Exercise requirements:
Each record below must be reproduced exactly as it reads, with its images omitted.

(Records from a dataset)

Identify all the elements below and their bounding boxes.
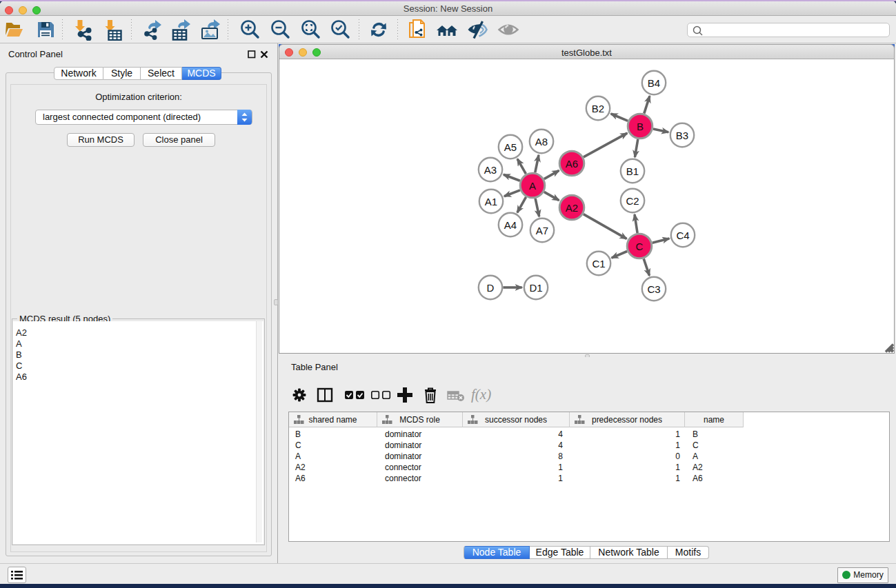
svg-text:A1: A1 (485, 196, 497, 207)
svg-text:B: B (637, 121, 644, 132)
svg-text:A6: A6 (566, 158, 578, 170)
svg-text:A3: A3 (484, 164, 497, 176)
svg-text:D1: D1 (529, 282, 542, 294)
svg-text:A4: A4 (504, 219, 517, 231)
svg-text:A2: A2 (566, 202, 578, 214)
svg-text:B2: B2 (592, 103, 604, 114)
svg-text:A8: A8 (535, 136, 548, 148)
svg-text:C: C (636, 241, 644, 252)
svg-text:C4: C4 (676, 230, 689, 241)
svg-text:C1: C1 (592, 258, 605, 270)
svg-text:A5: A5 (504, 141, 517, 153)
svg-text:C3: C3 (647, 283, 660, 295)
svg-text:B3: B3 (676, 130, 688, 141)
svg-text:B1: B1 (626, 165, 639, 177)
svg-text:D: D (487, 282, 495, 294)
svg-text:A: A (529, 180, 536, 192)
svg-text:B4: B4 (648, 77, 660, 89)
svg-text:C2: C2 (626, 195, 639, 207)
svg-text:A7: A7 (536, 225, 548, 236)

Finished exercise:
Identify all the elements below and their bounding boxes.
svg-text:A1: A1 (485, 196, 497, 207)
svg-text:B: B (637, 121, 644, 132)
svg-text:A6: A6 (566, 158, 578, 170)
svg-text:A3: A3 (484, 164, 497, 176)
svg-text:D1: D1 (529, 282, 542, 294)
svg-text:A4: A4 (504, 219, 517, 231)
svg-text:A2: A2 (566, 202, 578, 214)
svg-text:B2: B2 (592, 103, 604, 114)
svg-text:A8: A8 (535, 136, 548, 148)
svg-text:C: C (636, 241, 644, 252)
svg-text:C4: C4 (676, 230, 689, 241)
svg-text:C1: C1 (592, 258, 605, 270)
svg-text:A5: A5 (504, 141, 517, 153)
svg-text:C3: C3 (647, 283, 660, 295)
svg-text:B3: B3 (676, 130, 688, 141)
svg-text:B1: B1 (626, 165, 639, 177)
svg-text:D: D (487, 282, 495, 294)
svg-text:A: A (529, 180, 536, 192)
svg-text:B4: B4 (648, 77, 660, 89)
svg-text:C2: C2 (626, 195, 639, 207)
svg-text:A7: A7 (536, 225, 548, 236)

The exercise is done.